-- Opening Marker --

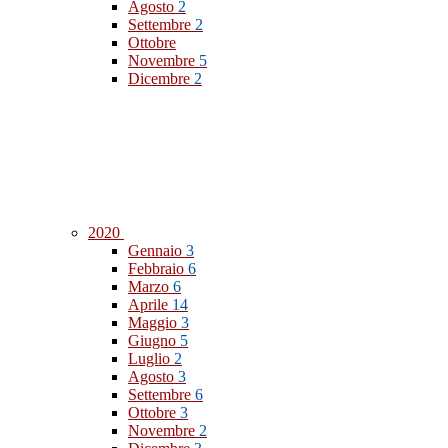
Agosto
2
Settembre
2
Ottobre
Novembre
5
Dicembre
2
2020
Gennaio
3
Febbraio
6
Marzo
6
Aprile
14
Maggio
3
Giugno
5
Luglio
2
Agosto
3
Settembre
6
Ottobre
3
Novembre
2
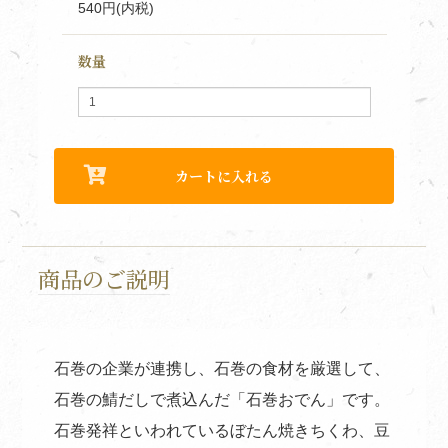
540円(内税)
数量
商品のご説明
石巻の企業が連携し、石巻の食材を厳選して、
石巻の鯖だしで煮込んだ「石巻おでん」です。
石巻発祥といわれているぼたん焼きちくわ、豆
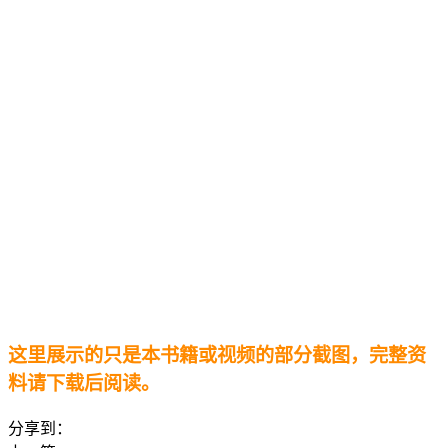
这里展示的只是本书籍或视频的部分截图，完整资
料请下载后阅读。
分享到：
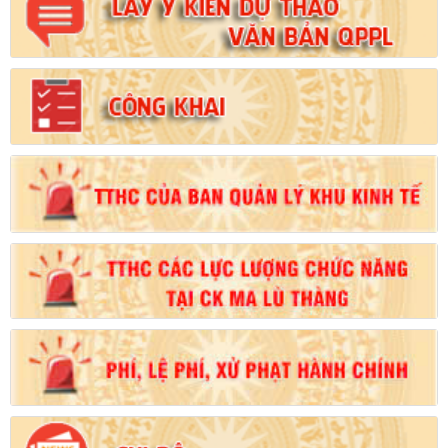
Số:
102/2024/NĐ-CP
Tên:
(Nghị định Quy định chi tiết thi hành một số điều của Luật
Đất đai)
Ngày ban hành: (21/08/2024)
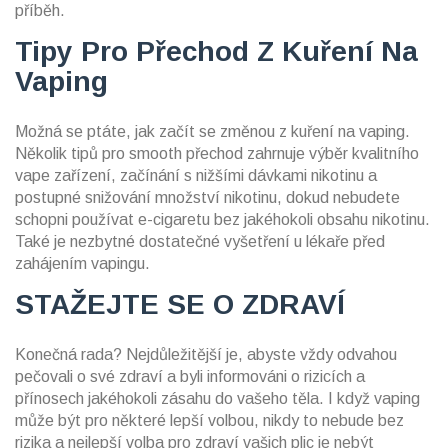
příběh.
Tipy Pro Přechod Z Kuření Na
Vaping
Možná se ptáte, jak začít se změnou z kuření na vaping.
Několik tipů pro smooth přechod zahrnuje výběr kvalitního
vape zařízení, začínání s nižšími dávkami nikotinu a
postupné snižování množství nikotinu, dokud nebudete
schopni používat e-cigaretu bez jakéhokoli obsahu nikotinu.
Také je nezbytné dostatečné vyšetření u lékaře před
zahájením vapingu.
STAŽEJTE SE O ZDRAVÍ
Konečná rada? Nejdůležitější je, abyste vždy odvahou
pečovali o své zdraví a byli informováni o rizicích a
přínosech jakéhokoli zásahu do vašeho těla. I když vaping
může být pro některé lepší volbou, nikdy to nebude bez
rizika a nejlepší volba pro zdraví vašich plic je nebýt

-- Closing Marker --

▶ Exercise brief
If a line of the listing above holds the string "hành", copy it.

▶ Result of this exercise
(Nghị định Quy định chi tiết thi hành một số điều của Luật
Ngày ban hành: (21/08/2024)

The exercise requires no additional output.